"""

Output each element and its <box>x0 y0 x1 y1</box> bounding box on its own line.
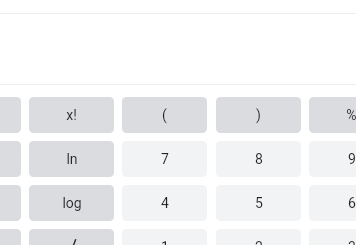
button[interactable]: Eight <box>216 141 301 177</box>
staticText: 7 <box>161 151 169 167</box>
staticText: 9 <box>348 151 356 167</box>
button[interactable]: Square root <box>29 229 114 245</box>
button[interactable]: Nine <box>309 141 356 177</box>
button[interactable]: Five <box>216 185 301 221</box>
staticText: ln <box>66 151 78 167</box>
button[interactable]: Natural logarithm <box>29 141 114 177</box>
staticText: √ <box>66 235 77 245</box>
button[interactable]: Cosine <box>0 229 21 245</box>
button[interactable]: Three <box>309 229 356 245</box>
button[interactable]: Sine <box>0 185 21 221</box>
staticText: 5 <box>255 195 263 211</box>
button[interactable]: Percent <box>309 97 356 133</box>
button[interactable]: One <box>122 229 207 245</box>
staticText: 8 <box>255 151 263 167</box>
button[interactable]: Natural exponent <box>0 141 21 177</box>
staticText: x! <box>66 107 77 123</box>
staticText: 6 <box>348 195 356 211</box>
button[interactable]: Two <box>216 229 301 245</box>
button[interactable]: Seven <box>122 141 207 177</box>
button[interactable]: Open bracket <box>122 97 207 133</box>
staticText: ) <box>256 107 261 123</box>
button[interactable]: Logarithm <box>29 185 114 221</box>
staticText: 3 <box>348 239 356 245</box>
button[interactable]: Factorial <box>29 97 114 133</box>
button[interactable]: Inverse <box>0 97 21 133</box>
staticText: 2 <box>255 239 263 245</box>
button[interactable]: Four <box>122 185 207 221</box>
staticText: 1 <box>161 239 169 245</box>
button[interactable]: Close bracket <box>216 97 301 133</box>
button[interactable]: Six <box>309 185 356 221</box>
staticText: ( <box>162 107 167 123</box>
staticText: log <box>62 195 82 211</box>
staticText: % <box>346 107 356 123</box>
staticText: 4 <box>161 195 169 211</box>
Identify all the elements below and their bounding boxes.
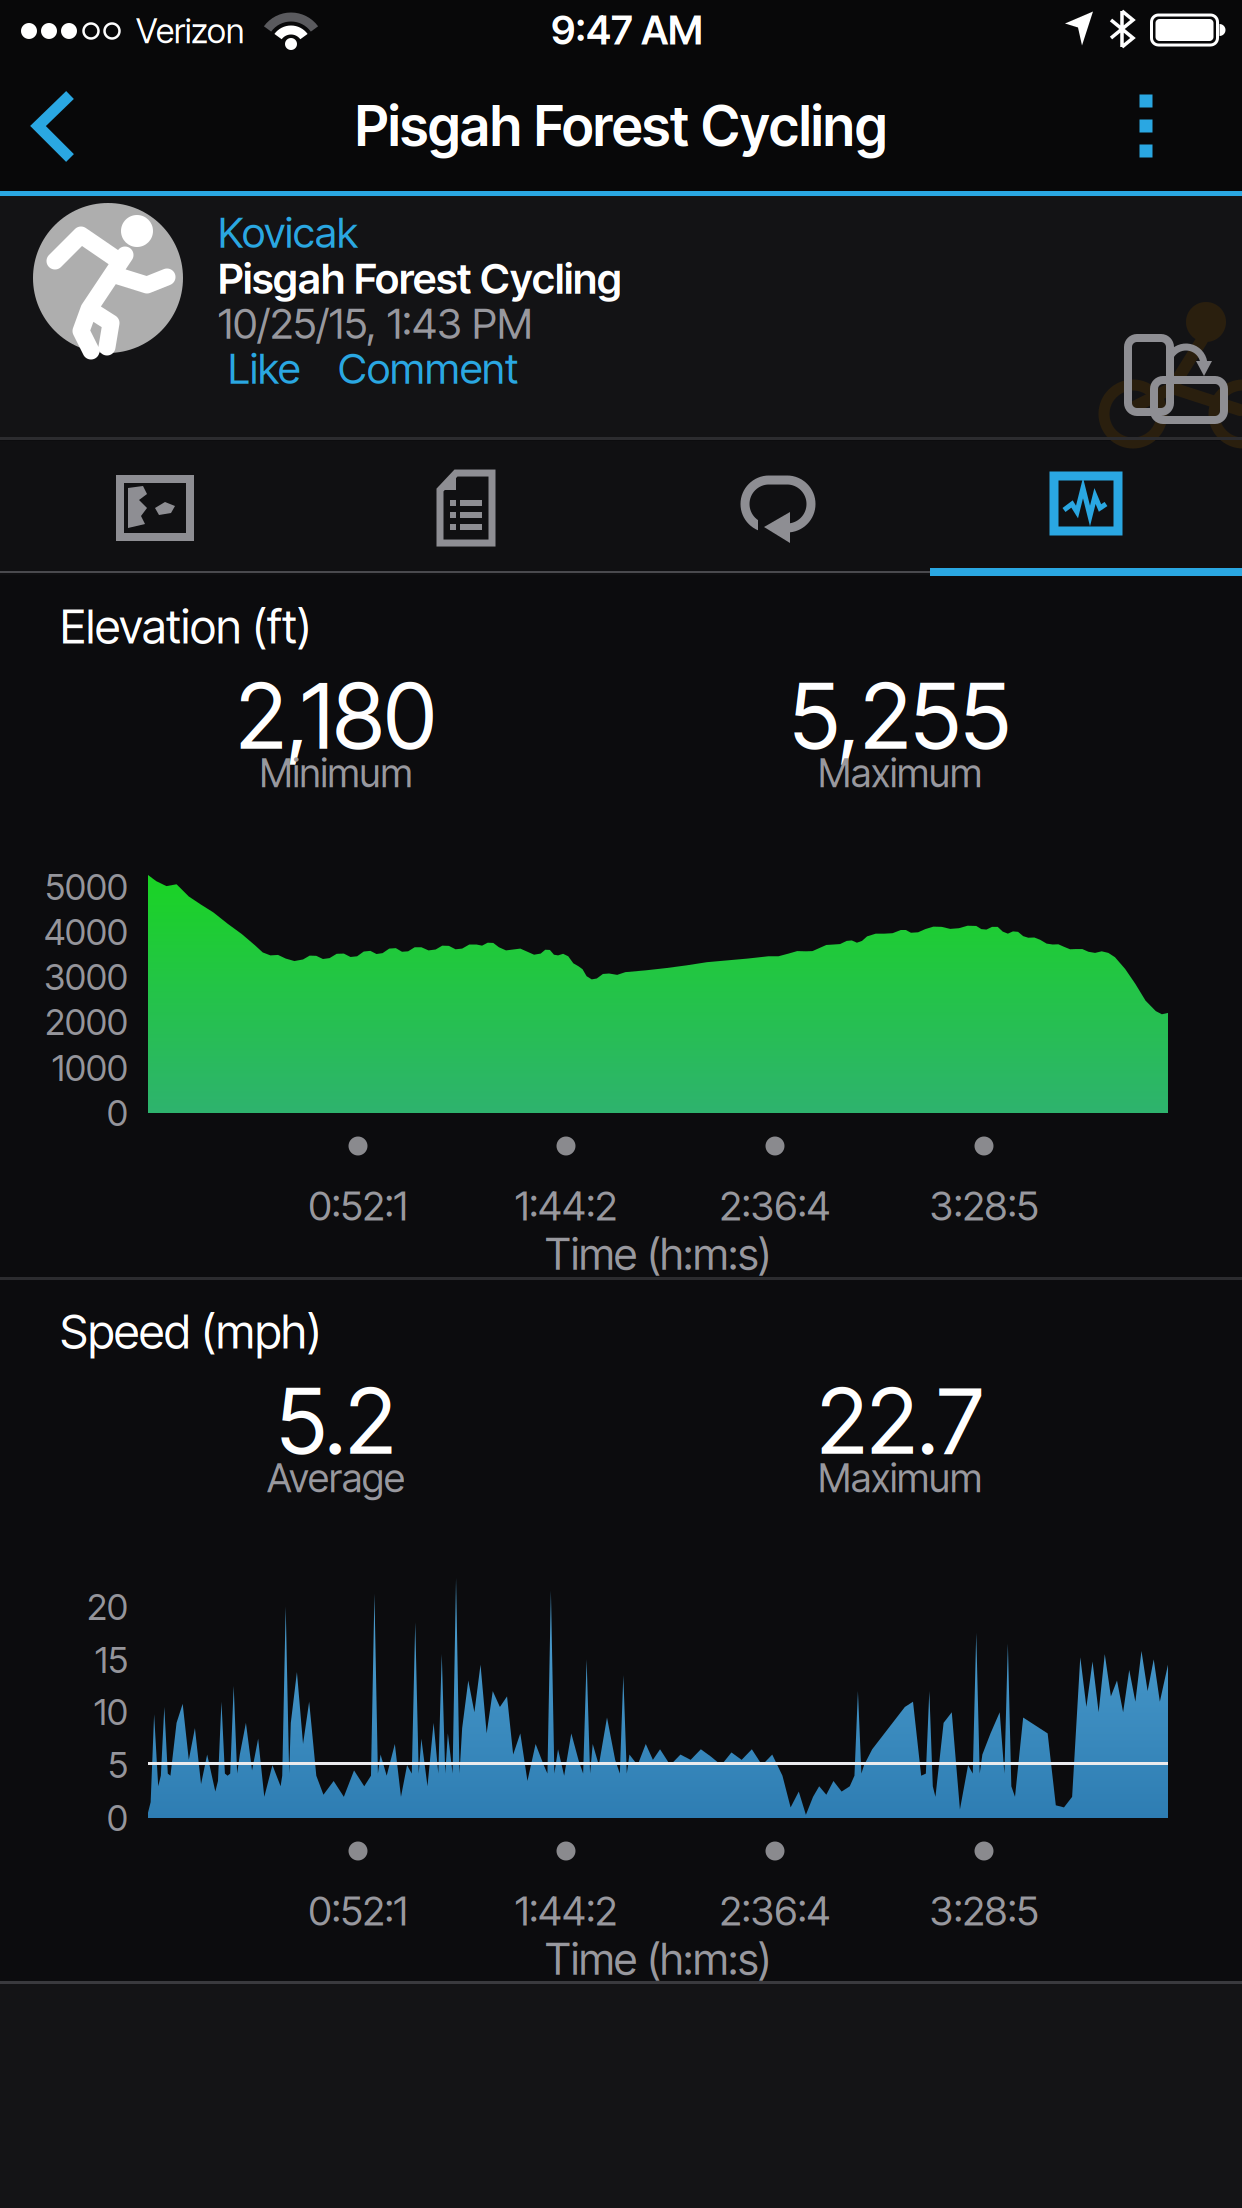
staticText: Average (267, 1454, 405, 1502)
staticText: Minimum (260, 749, 412, 797)
staticText: 5 (108, 1743, 128, 1787)
button[interactable]: Details (396, 450, 536, 566)
button[interactable]: Comment (338, 343, 518, 394)
staticText: Pisgah Forest Cycling (218, 253, 622, 304)
staticText: Elevation (ft) (60, 598, 312, 655)
staticText: 10/25/15, 1:43 PM (218, 298, 533, 349)
button[interactable]: Send to device (1126, 332, 1226, 424)
staticText: 2:36:4 (720, 1887, 830, 1935)
staticText: 2,180 (236, 662, 436, 770)
staticText: 5000 (45, 865, 128, 909)
staticText: 15 (95, 1638, 128, 1682)
staticText: 4000 (44, 910, 128, 954)
staticText: Speed (mph) (60, 1303, 322, 1360)
staticText: 3:28:5 (930, 1887, 1038, 1935)
staticText: 22.7 (817, 1367, 983, 1476)
staticText: Like (228, 343, 300, 394)
staticText: 1:44:2 (515, 1887, 617, 1935)
button[interactable]: Laps (706, 450, 846, 566)
staticText: Time (h:m:s) (545, 1228, 771, 1280)
staticText: 9:47 AM (551, 6, 703, 54)
staticText: Pisgah Forest Cycling (355, 93, 887, 159)
staticText: 2:36:4 (720, 1182, 830, 1230)
staticText: 1:44:2 (515, 1182, 617, 1230)
button[interactable]: Like (228, 343, 300, 394)
staticText: 1000 (52, 1046, 128, 1090)
button[interactable]: Kovicak (218, 207, 358, 258)
button[interactable]: Profile photo (33, 203, 183, 353)
button[interactable]: Map (85, 450, 225, 566)
staticText: 20 (87, 1585, 128, 1629)
staticText: 10 (94, 1690, 128, 1734)
button[interactable]: Charts (1016, 450, 1156, 566)
staticText: 0 (107, 1796, 128, 1840)
staticText: 0:52:1 (308, 1887, 408, 1935)
staticText: Time (h:m:s) (545, 1933, 771, 1985)
staticText: Kovicak (218, 207, 358, 258)
staticText: 5,255 (790, 662, 1010, 770)
staticText: 3000 (44, 955, 128, 999)
staticText: Verizon (136, 10, 244, 52)
staticText: 3:28:5 (930, 1182, 1038, 1230)
staticText: 0:52:1 (308, 1182, 408, 1230)
button[interactable]: More options (1111, 80, 1181, 172)
staticText: Maximum (818, 1454, 982, 1502)
staticText: 0 (107, 1091, 128, 1135)
staticText: 5.2 (276, 1367, 396, 1476)
staticText: 2000 (45, 1000, 128, 1044)
staticText: Maximum (818, 749, 982, 797)
button[interactable]: Back (20, 81, 100, 171)
staticText: Comment (338, 343, 518, 394)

"""

• **About this task**: Output every entry above exactly as written, but omit the pictures.

• **Written response**:
Output each element and its <box>x0 y0 x1 y1</box> bounding box on its own line.
button[interactable]: Eight <box>216 141 301 177</box>
staticText: 7 <box>161 151 169 167</box>
staticText: 9 <box>348 151 356 167</box>
button[interactable]: Square root <box>29 229 114 245</box>
button[interactable]: Nine <box>309 141 356 177</box>
button[interactable]: Five <box>216 185 301 221</box>
staticText: ln <box>66 151 78 167</box>
button[interactable]: Natural logarithm <box>29 141 114 177</box>
staticText: √ <box>66 235 77 245</box>
button[interactable]: Cosine <box>0 229 21 245</box>
button[interactable]: Three <box>309 229 356 245</box>
button[interactable]: Sine <box>0 185 21 221</box>
staticText: 5 <box>255 195 263 211</box>
button[interactable]: Percent <box>309 97 356 133</box>
button[interactable]: One <box>122 229 207 245</box>
staticText: 8 <box>255 151 263 167</box>
button[interactable]: Natural exponent <box>0 141 21 177</box>
staticText: x! <box>66 107 77 123</box>
staticText: 6 <box>348 195 356 211</box>
button[interactable]: Two <box>216 229 301 245</box>
button[interactable]: Seven <box>122 141 207 177</box>
button[interactable]: Open bracket <box>122 97 207 133</box>
staticText: ) <box>256 107 261 123</box>
button[interactable]: Logarithm <box>29 185 114 221</box>
staticText: 3 <box>348 239 356 245</box>
button[interactable]: Factorial <box>29 97 114 133</box>
button[interactable]: Inverse <box>0 97 21 133</box>
staticText: 2 <box>255 239 263 245</box>
button[interactable]: Four <box>122 185 207 221</box>
staticText: 1 <box>161 239 169 245</box>
button[interactable]: Close bracket <box>216 97 301 133</box>
button[interactable]: Six <box>309 185 356 221</box>
staticText: ( <box>162 107 167 123</box>
staticText: log <box>62 195 82 211</box>
staticText: % <box>346 107 356 123</box>
staticText: 4 <box>161 195 169 211</box>
Identify all the elements below and their bounding boxes.
staticText: Average (267, 1454, 405, 1502)
staticText: Minimum (260, 749, 412, 797)
staticText: 5 (108, 1743, 128, 1787)
button[interactable]: Details (396, 450, 536, 566)
button[interactable]: Comment (338, 343, 518, 394)
staticText: Pisgah Forest Cycling (218, 253, 622, 304)
staticText: Elevation (ft) (60, 598, 312, 655)
staticText: 10/25/15, 1:43 PM (218, 298, 533, 349)
button[interactable]: Send to device (1126, 332, 1226, 424)
staticText: 2:36:4 (720, 1887, 830, 1935)
staticText: 2,180 (236, 662, 436, 770)
staticText: 5000 (45, 865, 128, 909)
staticText: 15 (95, 1638, 128, 1682)
staticText: 4000 (44, 910, 128, 954)
staticText: Speed (mph) (60, 1303, 322, 1360)
staticText: 3:28:5 (930, 1887, 1038, 1935)
staticText: 22.7 (817, 1367, 983, 1476)
staticText: Like (228, 343, 300, 394)
staticText: 1:44:2 (515, 1887, 617, 1935)
button[interactable]: Laps (706, 450, 846, 566)
staticText: Time (h:m:s) (545, 1228, 771, 1280)
staticText: 9:47 AM (551, 6, 703, 54)
staticText: Pisgah Forest Cycling (355, 93, 887, 159)
staticText: 2:36:4 (720, 1182, 830, 1230)
staticText: 1:44:2 (515, 1182, 617, 1230)
button[interactable]: Like (228, 343, 300, 394)
staticText: 1000 (52, 1046, 128, 1090)
button[interactable]: Kovicak (218, 207, 358, 258)
button[interactable]: Profile photo (33, 203, 183, 353)
button[interactable]: Map (85, 450, 225, 566)
staticText: 20 (87, 1585, 128, 1629)
staticText: 10 (94, 1690, 128, 1734)
button[interactable]: Charts (1016, 450, 1156, 566)
staticText: 0 (107, 1796, 128, 1840)
staticText: 0:52:1 (308, 1887, 408, 1935)
staticText: Time (h:m:s) (545, 1933, 771, 1985)
staticText: Kovicak (218, 207, 358, 258)
staticText: 5,255 (790, 662, 1010, 770)
staticText: 3000 (44, 955, 128, 999)
staticText: Verizon (136, 10, 244, 52)
staticText: 3:28:5 (930, 1182, 1038, 1230)
staticText: 0:52:1 (308, 1182, 408, 1230)
button[interactable]: More options (1111, 80, 1181, 172)
staticText: Maximum (818, 1454, 982, 1502)
staticText: 0 (107, 1091, 128, 1135)
staticText: 5.2 (276, 1367, 396, 1476)
staticText: 2000 (45, 1000, 128, 1044)
staticText: Maximum (818, 749, 982, 797)
button[interactable]: Back (20, 81, 100, 171)
staticText: Comment (338, 343, 518, 394)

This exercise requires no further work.